==== Raw data ====

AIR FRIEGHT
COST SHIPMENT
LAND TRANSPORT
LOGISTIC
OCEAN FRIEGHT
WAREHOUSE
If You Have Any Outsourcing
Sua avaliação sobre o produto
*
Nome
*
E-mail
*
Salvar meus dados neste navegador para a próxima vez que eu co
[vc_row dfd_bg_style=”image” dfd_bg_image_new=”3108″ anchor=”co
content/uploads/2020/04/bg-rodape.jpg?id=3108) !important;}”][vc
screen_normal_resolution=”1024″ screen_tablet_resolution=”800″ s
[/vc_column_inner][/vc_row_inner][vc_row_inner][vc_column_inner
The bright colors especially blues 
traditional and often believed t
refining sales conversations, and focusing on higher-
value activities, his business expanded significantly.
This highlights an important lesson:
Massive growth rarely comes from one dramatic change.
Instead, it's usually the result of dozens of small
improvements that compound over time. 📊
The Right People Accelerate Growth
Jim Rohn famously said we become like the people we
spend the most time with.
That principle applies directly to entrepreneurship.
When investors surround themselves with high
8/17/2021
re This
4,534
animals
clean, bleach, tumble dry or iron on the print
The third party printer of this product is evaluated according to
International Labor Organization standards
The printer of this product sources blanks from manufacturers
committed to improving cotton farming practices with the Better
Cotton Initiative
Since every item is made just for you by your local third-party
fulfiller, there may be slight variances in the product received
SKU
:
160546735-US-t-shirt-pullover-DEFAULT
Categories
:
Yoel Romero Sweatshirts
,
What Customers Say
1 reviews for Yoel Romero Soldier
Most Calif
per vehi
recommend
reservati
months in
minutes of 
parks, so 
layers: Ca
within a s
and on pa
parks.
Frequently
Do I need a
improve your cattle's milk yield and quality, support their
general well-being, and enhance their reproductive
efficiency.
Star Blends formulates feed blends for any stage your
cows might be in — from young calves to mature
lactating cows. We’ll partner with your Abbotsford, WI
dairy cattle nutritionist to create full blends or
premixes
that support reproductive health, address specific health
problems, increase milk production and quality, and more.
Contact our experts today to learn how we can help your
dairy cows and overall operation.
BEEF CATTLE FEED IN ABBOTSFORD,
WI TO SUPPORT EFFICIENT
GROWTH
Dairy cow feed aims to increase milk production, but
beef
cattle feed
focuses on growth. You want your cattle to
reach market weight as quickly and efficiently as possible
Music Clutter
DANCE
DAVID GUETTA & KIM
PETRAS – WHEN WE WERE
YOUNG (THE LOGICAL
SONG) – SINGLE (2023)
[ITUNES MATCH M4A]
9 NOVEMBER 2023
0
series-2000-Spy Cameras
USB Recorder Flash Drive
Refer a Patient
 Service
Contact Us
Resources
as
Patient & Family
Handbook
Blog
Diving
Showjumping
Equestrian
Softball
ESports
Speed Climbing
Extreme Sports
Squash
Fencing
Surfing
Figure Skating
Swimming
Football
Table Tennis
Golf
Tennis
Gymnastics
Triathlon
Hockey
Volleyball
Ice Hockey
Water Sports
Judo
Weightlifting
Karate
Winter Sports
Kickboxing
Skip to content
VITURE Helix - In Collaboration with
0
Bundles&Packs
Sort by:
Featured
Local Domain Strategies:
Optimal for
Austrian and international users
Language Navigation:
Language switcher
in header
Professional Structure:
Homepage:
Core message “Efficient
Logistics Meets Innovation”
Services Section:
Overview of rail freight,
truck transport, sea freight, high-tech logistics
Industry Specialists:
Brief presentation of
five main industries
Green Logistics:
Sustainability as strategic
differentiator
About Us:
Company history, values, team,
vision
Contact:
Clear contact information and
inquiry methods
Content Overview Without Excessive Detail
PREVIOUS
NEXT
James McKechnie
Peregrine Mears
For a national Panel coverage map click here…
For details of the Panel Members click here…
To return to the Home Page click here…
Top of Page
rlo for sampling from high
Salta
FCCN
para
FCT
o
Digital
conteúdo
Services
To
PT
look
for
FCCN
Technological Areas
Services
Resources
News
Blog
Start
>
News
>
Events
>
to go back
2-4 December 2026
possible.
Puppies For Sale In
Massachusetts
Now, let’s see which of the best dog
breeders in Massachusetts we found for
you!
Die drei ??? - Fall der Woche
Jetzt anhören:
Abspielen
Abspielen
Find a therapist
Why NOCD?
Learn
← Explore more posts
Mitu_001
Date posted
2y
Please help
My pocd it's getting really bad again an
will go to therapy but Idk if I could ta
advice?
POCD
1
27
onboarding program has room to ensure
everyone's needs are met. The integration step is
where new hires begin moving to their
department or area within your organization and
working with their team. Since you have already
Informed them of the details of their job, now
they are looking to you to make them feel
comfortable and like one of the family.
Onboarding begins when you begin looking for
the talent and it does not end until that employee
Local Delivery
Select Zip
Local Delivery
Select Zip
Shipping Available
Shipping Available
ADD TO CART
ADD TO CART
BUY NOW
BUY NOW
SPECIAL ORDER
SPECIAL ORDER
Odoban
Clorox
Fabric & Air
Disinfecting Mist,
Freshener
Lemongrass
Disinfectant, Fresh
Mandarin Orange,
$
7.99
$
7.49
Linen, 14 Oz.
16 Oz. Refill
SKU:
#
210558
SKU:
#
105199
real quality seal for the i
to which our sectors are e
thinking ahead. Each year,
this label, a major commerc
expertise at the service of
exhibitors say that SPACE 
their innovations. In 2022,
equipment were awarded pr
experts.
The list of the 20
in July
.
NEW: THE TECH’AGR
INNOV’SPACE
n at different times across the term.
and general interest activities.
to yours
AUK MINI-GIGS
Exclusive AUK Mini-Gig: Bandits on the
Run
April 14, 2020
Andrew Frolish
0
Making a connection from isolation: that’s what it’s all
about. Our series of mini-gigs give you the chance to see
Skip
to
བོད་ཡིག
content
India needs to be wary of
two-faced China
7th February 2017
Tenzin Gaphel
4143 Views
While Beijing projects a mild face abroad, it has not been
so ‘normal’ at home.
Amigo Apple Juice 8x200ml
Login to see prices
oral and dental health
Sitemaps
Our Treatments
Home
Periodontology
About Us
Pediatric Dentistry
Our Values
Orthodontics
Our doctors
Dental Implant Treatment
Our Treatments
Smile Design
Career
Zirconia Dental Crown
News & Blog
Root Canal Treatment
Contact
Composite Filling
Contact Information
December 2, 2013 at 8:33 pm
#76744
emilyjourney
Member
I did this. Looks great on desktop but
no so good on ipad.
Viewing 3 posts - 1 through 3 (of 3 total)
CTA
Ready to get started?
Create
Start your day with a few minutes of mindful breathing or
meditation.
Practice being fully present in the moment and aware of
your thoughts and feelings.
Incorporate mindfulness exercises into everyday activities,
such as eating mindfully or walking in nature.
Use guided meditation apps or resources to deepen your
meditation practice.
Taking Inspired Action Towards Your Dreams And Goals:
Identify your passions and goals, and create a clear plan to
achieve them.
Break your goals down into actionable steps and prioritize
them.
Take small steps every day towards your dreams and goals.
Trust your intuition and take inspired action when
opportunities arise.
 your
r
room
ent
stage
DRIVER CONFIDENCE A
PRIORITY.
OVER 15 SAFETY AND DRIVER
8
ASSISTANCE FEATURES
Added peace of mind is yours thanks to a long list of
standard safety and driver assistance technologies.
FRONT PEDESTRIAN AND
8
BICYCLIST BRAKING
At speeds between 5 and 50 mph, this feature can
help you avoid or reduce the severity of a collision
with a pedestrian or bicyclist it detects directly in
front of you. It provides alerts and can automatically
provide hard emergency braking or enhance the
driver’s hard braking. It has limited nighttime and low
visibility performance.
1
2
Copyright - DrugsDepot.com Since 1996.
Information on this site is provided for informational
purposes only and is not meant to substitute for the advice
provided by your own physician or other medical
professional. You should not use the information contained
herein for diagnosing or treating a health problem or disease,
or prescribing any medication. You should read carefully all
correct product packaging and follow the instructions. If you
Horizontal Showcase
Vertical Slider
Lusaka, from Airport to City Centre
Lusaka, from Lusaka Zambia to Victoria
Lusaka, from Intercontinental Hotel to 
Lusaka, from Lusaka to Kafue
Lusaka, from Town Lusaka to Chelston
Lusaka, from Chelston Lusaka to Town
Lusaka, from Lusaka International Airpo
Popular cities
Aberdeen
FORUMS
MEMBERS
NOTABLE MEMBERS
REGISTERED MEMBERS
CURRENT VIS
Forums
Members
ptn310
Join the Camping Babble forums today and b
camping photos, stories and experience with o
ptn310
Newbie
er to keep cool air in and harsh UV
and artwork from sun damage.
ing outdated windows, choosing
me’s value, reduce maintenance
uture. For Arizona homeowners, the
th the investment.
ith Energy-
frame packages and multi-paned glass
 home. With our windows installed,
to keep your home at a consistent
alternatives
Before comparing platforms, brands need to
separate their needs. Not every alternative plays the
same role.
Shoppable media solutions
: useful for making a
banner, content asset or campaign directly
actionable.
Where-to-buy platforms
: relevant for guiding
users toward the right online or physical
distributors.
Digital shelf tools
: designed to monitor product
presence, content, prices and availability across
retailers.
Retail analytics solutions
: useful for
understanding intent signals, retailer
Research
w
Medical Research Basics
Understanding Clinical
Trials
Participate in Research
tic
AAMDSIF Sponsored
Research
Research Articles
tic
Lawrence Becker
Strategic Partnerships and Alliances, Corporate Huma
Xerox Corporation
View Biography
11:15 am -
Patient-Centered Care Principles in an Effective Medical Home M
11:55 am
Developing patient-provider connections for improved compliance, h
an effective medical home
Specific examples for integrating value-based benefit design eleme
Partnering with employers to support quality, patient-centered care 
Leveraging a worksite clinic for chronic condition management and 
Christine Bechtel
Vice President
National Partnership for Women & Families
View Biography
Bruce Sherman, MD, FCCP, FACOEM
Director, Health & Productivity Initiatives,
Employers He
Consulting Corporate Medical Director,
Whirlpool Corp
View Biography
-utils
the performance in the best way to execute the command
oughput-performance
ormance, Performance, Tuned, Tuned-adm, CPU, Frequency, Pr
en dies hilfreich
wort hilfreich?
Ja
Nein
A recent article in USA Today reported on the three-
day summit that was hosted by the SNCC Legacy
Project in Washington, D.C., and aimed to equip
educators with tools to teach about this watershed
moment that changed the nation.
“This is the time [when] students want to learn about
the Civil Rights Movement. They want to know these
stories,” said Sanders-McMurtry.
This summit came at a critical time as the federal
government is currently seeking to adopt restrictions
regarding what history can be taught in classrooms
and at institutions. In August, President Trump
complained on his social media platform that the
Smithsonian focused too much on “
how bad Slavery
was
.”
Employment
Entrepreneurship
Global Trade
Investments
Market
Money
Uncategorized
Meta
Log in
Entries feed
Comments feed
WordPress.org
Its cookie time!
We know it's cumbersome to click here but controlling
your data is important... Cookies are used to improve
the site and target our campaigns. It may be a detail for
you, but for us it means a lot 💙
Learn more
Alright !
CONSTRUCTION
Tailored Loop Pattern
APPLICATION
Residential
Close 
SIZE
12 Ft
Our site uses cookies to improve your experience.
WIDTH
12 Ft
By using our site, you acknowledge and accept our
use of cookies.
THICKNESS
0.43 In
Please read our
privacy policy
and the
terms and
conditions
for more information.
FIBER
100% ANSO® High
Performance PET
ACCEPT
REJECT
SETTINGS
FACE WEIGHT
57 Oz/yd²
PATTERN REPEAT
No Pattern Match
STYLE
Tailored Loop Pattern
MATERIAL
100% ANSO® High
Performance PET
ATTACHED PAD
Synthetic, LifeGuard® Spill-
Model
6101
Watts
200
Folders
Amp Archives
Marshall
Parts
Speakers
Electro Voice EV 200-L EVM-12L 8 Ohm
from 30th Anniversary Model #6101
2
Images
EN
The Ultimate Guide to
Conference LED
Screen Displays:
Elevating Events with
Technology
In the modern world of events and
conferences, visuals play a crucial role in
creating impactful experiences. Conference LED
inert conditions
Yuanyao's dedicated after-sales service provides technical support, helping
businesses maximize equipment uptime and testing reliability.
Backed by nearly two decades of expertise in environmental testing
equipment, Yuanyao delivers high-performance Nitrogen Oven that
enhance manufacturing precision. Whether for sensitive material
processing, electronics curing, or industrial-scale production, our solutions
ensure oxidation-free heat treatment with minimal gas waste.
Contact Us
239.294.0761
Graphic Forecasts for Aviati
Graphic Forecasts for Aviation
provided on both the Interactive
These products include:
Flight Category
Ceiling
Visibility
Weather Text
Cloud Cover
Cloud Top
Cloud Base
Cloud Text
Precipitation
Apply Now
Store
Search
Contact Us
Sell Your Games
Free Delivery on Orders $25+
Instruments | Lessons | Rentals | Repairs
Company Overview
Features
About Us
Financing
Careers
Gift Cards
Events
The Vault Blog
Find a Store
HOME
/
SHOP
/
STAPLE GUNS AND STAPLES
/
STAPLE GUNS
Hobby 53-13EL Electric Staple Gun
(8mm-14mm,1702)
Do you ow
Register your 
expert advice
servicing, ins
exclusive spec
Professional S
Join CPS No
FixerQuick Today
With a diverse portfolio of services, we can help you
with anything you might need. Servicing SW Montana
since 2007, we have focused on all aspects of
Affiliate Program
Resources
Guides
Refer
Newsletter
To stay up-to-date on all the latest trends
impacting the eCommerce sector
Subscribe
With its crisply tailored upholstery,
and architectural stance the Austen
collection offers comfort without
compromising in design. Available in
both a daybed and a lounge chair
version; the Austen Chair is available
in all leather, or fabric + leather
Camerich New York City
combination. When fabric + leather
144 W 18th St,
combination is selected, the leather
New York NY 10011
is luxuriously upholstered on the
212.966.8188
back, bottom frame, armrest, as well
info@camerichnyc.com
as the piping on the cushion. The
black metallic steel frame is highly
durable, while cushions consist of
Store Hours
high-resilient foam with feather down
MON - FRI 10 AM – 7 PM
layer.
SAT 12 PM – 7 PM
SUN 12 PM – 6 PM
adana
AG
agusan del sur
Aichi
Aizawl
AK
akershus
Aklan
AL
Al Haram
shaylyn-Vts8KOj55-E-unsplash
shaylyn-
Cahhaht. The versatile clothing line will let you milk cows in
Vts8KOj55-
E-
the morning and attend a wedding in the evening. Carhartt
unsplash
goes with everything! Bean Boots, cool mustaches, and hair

====

Exact reproduction is required. Give the lines of the data from its first line through the line containing "This highlights an", and no others.

Exercise result:
AIR FRIEGHT
COST SHIPMENT
LAND TRANSPORT
LOGISTIC
OCEAN FRIEGHT
WAREHOUSE
If You Have Any Outsourcing
Sua avaliação sobre o produto
*
Nome
*
E-mail
*
Salvar meus dados neste navegador para a próxima vez que eu co
[vc_row dfd_bg_style=”image” dfd_bg_image_new=”3108″ anchor=”co
content/uploads/2020/04/bg-rodape.jpg?id=3108) !important;}”][vc
screen_normal_resolution=”1024″ screen_tablet_resolution=”800″ s
[/vc_column_inner][/vc_row_inner][vc_row_inner][vc_column_inner
The bright colors especially blues 
traditional and often believed t
refining sales conversations, and focusing on higher-
value activities, his business expanded significantly.
This highlights an important lesson:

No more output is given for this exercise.